RuG/L04 - Tutorial

The Levenshtein algorithm in its simplest form compares two sequences of characters and all that matters is whether or not two characters are the same. When you want to determine differences based on phonetic differences, then there is much room for improvement. You want to compare sequences of sounds. Though there is a relationship between a sequence of sounds and the sequence of characters used to record that sound sequence, so with a simple Levenshtein measurement you get a reasonable impression of dialect differences (see part 2), it is not the most accurate method imaginable.

There are two issues:

Often, a sound is not recorded with a simple character, but with a sequence of characters.
There is much variation in how much two sounds differ from each other.
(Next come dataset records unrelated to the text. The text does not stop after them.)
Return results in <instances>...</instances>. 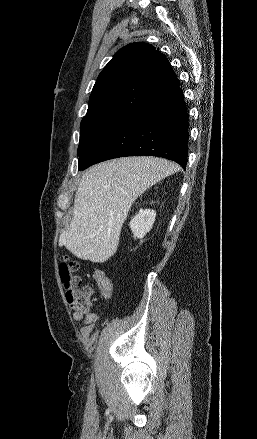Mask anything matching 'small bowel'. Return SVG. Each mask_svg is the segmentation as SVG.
Wrapping results in <instances>:
<instances>
[{
    "mask_svg": "<svg viewBox=\"0 0 257 439\" xmlns=\"http://www.w3.org/2000/svg\"><path fill=\"white\" fill-rule=\"evenodd\" d=\"M92 291H88L87 293V302L91 303ZM74 319L80 321L84 324V327L81 329L82 335L87 338L92 330L93 325L98 320V315L96 313H88L83 315L81 312L76 311L74 313Z\"/></svg>",
    "mask_w": 257,
    "mask_h": 439,
    "instance_id": "c3829d8e",
    "label": "small bowel"
}]
</instances>
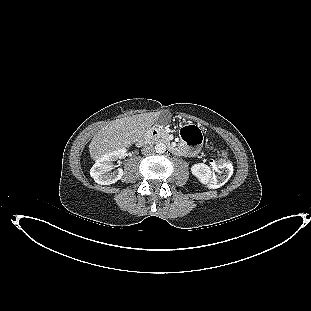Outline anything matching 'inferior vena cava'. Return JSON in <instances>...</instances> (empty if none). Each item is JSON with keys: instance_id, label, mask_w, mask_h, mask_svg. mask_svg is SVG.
I'll return each mask as SVG.
<instances>
[{"instance_id": "602c4592", "label": "inferior vena cava", "mask_w": 311, "mask_h": 311, "mask_svg": "<svg viewBox=\"0 0 311 311\" xmlns=\"http://www.w3.org/2000/svg\"><path fill=\"white\" fill-rule=\"evenodd\" d=\"M141 151H142V154L148 155V154H153L155 152V149L153 148L152 145H145Z\"/></svg>"}]
</instances>
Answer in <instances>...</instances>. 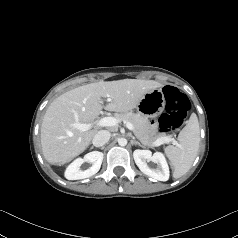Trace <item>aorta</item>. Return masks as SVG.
Masks as SVG:
<instances>
[{
    "mask_svg": "<svg viewBox=\"0 0 238 238\" xmlns=\"http://www.w3.org/2000/svg\"><path fill=\"white\" fill-rule=\"evenodd\" d=\"M118 144H119L120 146H126V145H127V139H125V138H120V139L118 140Z\"/></svg>",
    "mask_w": 238,
    "mask_h": 238,
    "instance_id": "aorta-1",
    "label": "aorta"
}]
</instances>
Below are two words. On the left, transcribed in phonetic writing. On the right, transcribed with X-Sampa, a coding system useful for writing phonetic script with a standard keyboard, using the standard US-ASCII character set. (See: IPA/X-SAMPA chart by Andrew Mutchler)

Both words consist of a sequence of four sounds. But in electronic form, they are recorded as sequences of eight and seven characters, in this example, using one to three characters per sound. Not only accents are coded by adding extra characters, basic sounds too are often coded using more than one character, like the combination of p\ for the second sound in the second word.
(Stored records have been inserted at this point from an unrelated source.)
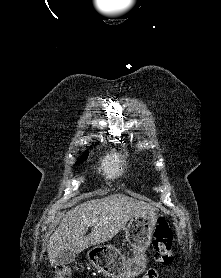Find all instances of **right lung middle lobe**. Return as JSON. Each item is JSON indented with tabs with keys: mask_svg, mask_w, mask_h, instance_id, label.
Returning <instances> with one entry per match:
<instances>
[{
	"mask_svg": "<svg viewBox=\"0 0 221 278\" xmlns=\"http://www.w3.org/2000/svg\"><path fill=\"white\" fill-rule=\"evenodd\" d=\"M87 157H88V152L86 151V152L83 154V156H81L80 160H79L77 163L83 162L85 159H87Z\"/></svg>",
	"mask_w": 221,
	"mask_h": 278,
	"instance_id": "obj_1",
	"label": "right lung middle lobe"
}]
</instances>
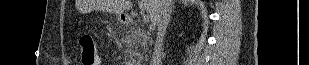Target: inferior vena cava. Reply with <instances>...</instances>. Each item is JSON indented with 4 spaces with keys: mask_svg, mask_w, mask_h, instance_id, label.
<instances>
[{
    "mask_svg": "<svg viewBox=\"0 0 309 65\" xmlns=\"http://www.w3.org/2000/svg\"><path fill=\"white\" fill-rule=\"evenodd\" d=\"M171 14V4L167 0L166 5L163 11L160 14L159 19L157 20V37L154 45V51L150 65H162V46L164 42V36L166 33L167 26L170 22Z\"/></svg>",
    "mask_w": 309,
    "mask_h": 65,
    "instance_id": "602c4592",
    "label": "inferior vena cava"
}]
</instances>
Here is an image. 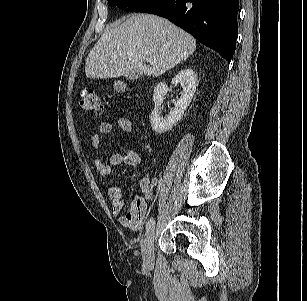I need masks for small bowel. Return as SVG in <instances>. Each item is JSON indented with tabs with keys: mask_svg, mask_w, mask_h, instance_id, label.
Returning a JSON list of instances; mask_svg holds the SVG:
<instances>
[{
	"mask_svg": "<svg viewBox=\"0 0 307 301\" xmlns=\"http://www.w3.org/2000/svg\"><path fill=\"white\" fill-rule=\"evenodd\" d=\"M118 128L123 132H131L133 130V122L129 116H121L117 120ZM113 126L109 122H100L98 131L90 137L91 145L94 149L99 150L102 147V135L111 133ZM142 162L140 153L136 150H126L114 153L110 156L108 162L101 160L99 156L95 157V167L97 171L104 177L111 174L112 167L125 164L129 167H136ZM157 179L149 173L143 175L139 182L140 194L133 197L129 209L123 212L125 201L122 189L119 186H111L108 191V198L111 201L112 212L117 217L119 223L132 231H139L146 220V209L148 202L153 199V189L156 186Z\"/></svg>",
	"mask_w": 307,
	"mask_h": 301,
	"instance_id": "small-bowel-1",
	"label": "small bowel"
}]
</instances>
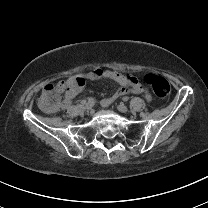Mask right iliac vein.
Returning a JSON list of instances; mask_svg holds the SVG:
<instances>
[{"label":"right iliac vein","instance_id":"obj_1","mask_svg":"<svg viewBox=\"0 0 208 208\" xmlns=\"http://www.w3.org/2000/svg\"><path fill=\"white\" fill-rule=\"evenodd\" d=\"M85 108H86V111L89 113V112L92 111L93 104L92 103H87L86 106H85Z\"/></svg>","mask_w":208,"mask_h":208}]
</instances>
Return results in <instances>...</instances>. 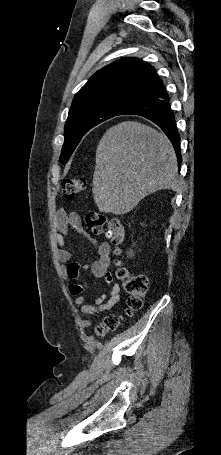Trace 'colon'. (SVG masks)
<instances>
[{"mask_svg":"<svg viewBox=\"0 0 221 455\" xmlns=\"http://www.w3.org/2000/svg\"><path fill=\"white\" fill-rule=\"evenodd\" d=\"M87 186L83 178H68L62 182L61 198L65 201L74 199ZM87 226L96 234L105 233L115 246H120L125 240V230L118 218L109 217L98 212L88 213L86 216ZM118 252V251H117ZM116 277L121 281L127 295V314L141 309L143 297L148 289V278L143 274H132L129 269L118 264ZM120 318L116 316L107 317L98 327L97 332L103 334L106 331L117 327Z\"/></svg>","mask_w":221,"mask_h":455,"instance_id":"obj_1","label":"colon"}]
</instances>
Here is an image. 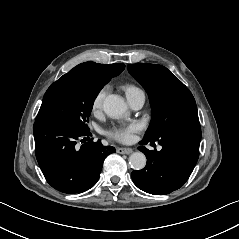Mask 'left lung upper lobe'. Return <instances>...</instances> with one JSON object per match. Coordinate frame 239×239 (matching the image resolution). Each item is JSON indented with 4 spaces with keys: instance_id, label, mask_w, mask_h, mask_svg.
I'll use <instances>...</instances> for the list:
<instances>
[{
    "instance_id": "left-lung-upper-lobe-1",
    "label": "left lung upper lobe",
    "mask_w": 239,
    "mask_h": 239,
    "mask_svg": "<svg viewBox=\"0 0 239 239\" xmlns=\"http://www.w3.org/2000/svg\"><path fill=\"white\" fill-rule=\"evenodd\" d=\"M128 70L150 98L152 120L145 134L146 139L156 141L165 131L181 124H199L193 95L166 67L129 64Z\"/></svg>"
}]
</instances>
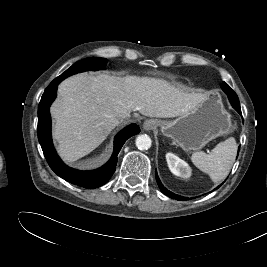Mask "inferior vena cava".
<instances>
[{"mask_svg": "<svg viewBox=\"0 0 267 267\" xmlns=\"http://www.w3.org/2000/svg\"><path fill=\"white\" fill-rule=\"evenodd\" d=\"M130 115H129V113H126V114H122L120 117L121 118H126V117H129Z\"/></svg>", "mask_w": 267, "mask_h": 267, "instance_id": "1", "label": "inferior vena cava"}]
</instances>
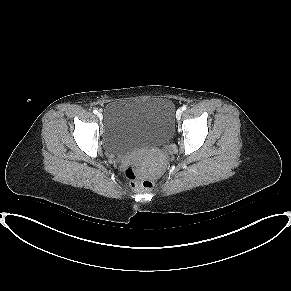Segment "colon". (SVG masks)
<instances>
[{"label": "colon", "mask_w": 291, "mask_h": 291, "mask_svg": "<svg viewBox=\"0 0 291 291\" xmlns=\"http://www.w3.org/2000/svg\"><path fill=\"white\" fill-rule=\"evenodd\" d=\"M125 173L131 181V186L135 189L149 190L153 186V181L149 177L140 175L136 171V163L134 160L127 163Z\"/></svg>", "instance_id": "obj_1"}]
</instances>
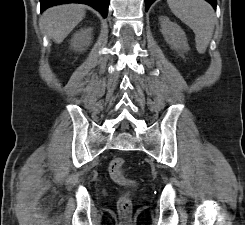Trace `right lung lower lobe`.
I'll use <instances>...</instances> for the list:
<instances>
[{
    "mask_svg": "<svg viewBox=\"0 0 245 225\" xmlns=\"http://www.w3.org/2000/svg\"><path fill=\"white\" fill-rule=\"evenodd\" d=\"M64 3H83L92 6L105 18L108 13L109 0H40L41 11L45 9Z\"/></svg>",
    "mask_w": 245,
    "mask_h": 225,
    "instance_id": "obj_1",
    "label": "right lung lower lobe"
}]
</instances>
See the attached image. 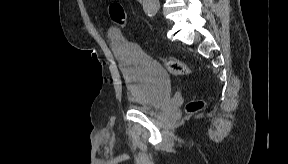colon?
I'll return each mask as SVG.
<instances>
[{
	"label": "colon",
	"mask_w": 288,
	"mask_h": 164,
	"mask_svg": "<svg viewBox=\"0 0 288 164\" xmlns=\"http://www.w3.org/2000/svg\"><path fill=\"white\" fill-rule=\"evenodd\" d=\"M110 15L113 19L117 20L120 27L125 28L127 26L124 11L118 4H115L110 8ZM162 61L164 65L167 67V69L175 76L179 77L188 76L192 73L191 68L179 60L171 58H163ZM204 107H205L204 100L201 99L194 100L187 104L186 111L189 114H195L197 112L202 111Z\"/></svg>",
	"instance_id": "1"
}]
</instances>
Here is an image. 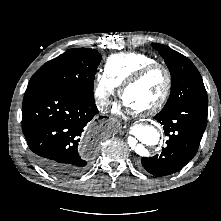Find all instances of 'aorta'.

What happens if you compare these two sequences with the Levenshtein algorithm is shown in the diagram below. (See also: Levenshtein demo)
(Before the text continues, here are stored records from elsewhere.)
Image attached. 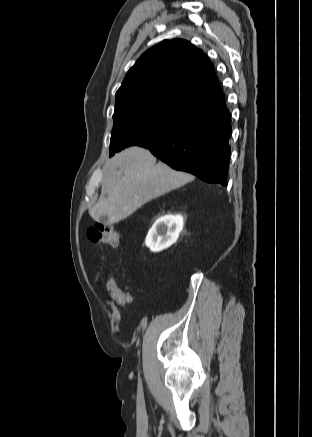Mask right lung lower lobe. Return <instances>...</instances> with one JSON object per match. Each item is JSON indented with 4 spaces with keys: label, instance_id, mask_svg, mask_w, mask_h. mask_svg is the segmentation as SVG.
I'll use <instances>...</instances> for the list:
<instances>
[{
    "label": "right lung lower lobe",
    "instance_id": "obj_1",
    "mask_svg": "<svg viewBox=\"0 0 312 437\" xmlns=\"http://www.w3.org/2000/svg\"><path fill=\"white\" fill-rule=\"evenodd\" d=\"M230 135L231 116L223 96L195 111L172 134L140 146L176 170L192 173L207 183L227 186Z\"/></svg>",
    "mask_w": 312,
    "mask_h": 437
}]
</instances>
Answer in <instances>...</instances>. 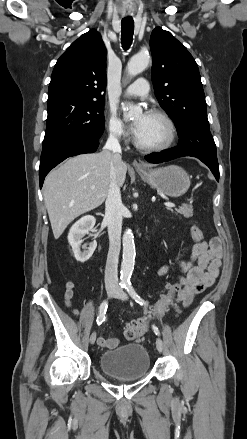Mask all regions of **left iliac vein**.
<instances>
[{"label": "left iliac vein", "instance_id": "4c4485c4", "mask_svg": "<svg viewBox=\"0 0 247 439\" xmlns=\"http://www.w3.org/2000/svg\"><path fill=\"white\" fill-rule=\"evenodd\" d=\"M115 297L120 300H126L128 298L127 294L124 291L117 290L115 293ZM156 347L159 352L163 350V342L160 338L156 339Z\"/></svg>", "mask_w": 247, "mask_h": 439}]
</instances>
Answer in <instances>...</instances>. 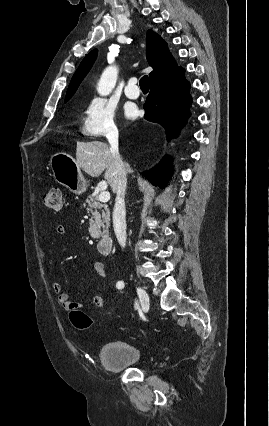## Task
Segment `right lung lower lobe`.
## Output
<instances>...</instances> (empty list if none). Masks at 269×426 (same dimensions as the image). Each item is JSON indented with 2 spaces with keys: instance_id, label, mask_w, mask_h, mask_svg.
Segmentation results:
<instances>
[{
  "instance_id": "obj_1",
  "label": "right lung lower lobe",
  "mask_w": 269,
  "mask_h": 426,
  "mask_svg": "<svg viewBox=\"0 0 269 426\" xmlns=\"http://www.w3.org/2000/svg\"><path fill=\"white\" fill-rule=\"evenodd\" d=\"M183 74L184 70L177 67L150 83V93L144 104V118L161 124L168 139L177 136L185 125L187 109L192 102L188 93L190 84ZM170 165L171 159L164 157L155 168L143 174L154 185L164 187L170 173Z\"/></svg>"
}]
</instances>
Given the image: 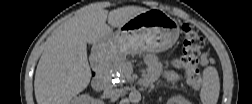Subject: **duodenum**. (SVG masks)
I'll return each instance as SVG.
<instances>
[{
  "label": "duodenum",
  "mask_w": 252,
  "mask_h": 104,
  "mask_svg": "<svg viewBox=\"0 0 252 104\" xmlns=\"http://www.w3.org/2000/svg\"><path fill=\"white\" fill-rule=\"evenodd\" d=\"M95 90L102 91L107 87V78L104 74H98L92 81Z\"/></svg>",
  "instance_id": "obj_1"
}]
</instances>
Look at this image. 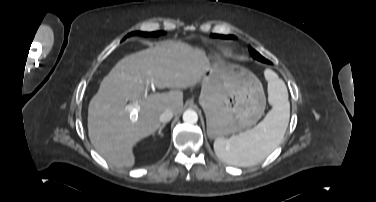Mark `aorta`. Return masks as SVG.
<instances>
[{"label":"aorta","instance_id":"762f6f07","mask_svg":"<svg viewBox=\"0 0 376 202\" xmlns=\"http://www.w3.org/2000/svg\"><path fill=\"white\" fill-rule=\"evenodd\" d=\"M183 121L186 124H195V123H197V121H198V114H197V112L194 111V110H192V109H187L183 113Z\"/></svg>","mask_w":376,"mask_h":202}]
</instances>
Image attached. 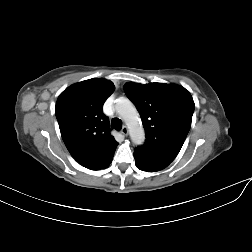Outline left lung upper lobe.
<instances>
[{
    "instance_id": "1",
    "label": "left lung upper lobe",
    "mask_w": 252,
    "mask_h": 252,
    "mask_svg": "<svg viewBox=\"0 0 252 252\" xmlns=\"http://www.w3.org/2000/svg\"><path fill=\"white\" fill-rule=\"evenodd\" d=\"M124 90L144 126L146 140L139 148L173 161L191 127L195 104L189 91L174 84L133 82Z\"/></svg>"
}]
</instances>
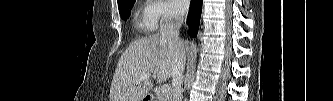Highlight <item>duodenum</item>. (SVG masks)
<instances>
[{"label":"duodenum","instance_id":"410a0bca","mask_svg":"<svg viewBox=\"0 0 333 101\" xmlns=\"http://www.w3.org/2000/svg\"><path fill=\"white\" fill-rule=\"evenodd\" d=\"M147 98H148L149 100H151V99H152V97H150V96H147Z\"/></svg>","mask_w":333,"mask_h":101}]
</instances>
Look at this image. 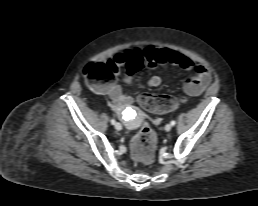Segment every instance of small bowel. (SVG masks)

8.1 Splitting sound sequences into tokens

The first step to come to a more accurate measurement is splitting the character sequence into tokens. Each group of characters that represents one phonetic base symbol or one accent is taken as one token. You can use the xstokens program to do this. After this tokenisation, Levenshtein runs like this:

Unfortunately in this case, there is no improvement. You have to go one step further.

Sounds have features. You could say that the more features are different between two sounds, the more different those two sounds are. Instead of comparing sounds as single units, you could split each sound into a sequence of features, and thus, you could compare features.

Vowel sounds differ from each other, among other things, by the location in the mouth of the highest point of the tongue: in front, in the middle, or in the back of the mouth. You can code for this feature with a sequence of two tokens:

tongue	coding
front	Ta1 Tb1
middle	Ta0 Tb1
back	Ta0 Tb0

This way, a front vowel differs one token from a middle vowel, and two tokens from a back vowel.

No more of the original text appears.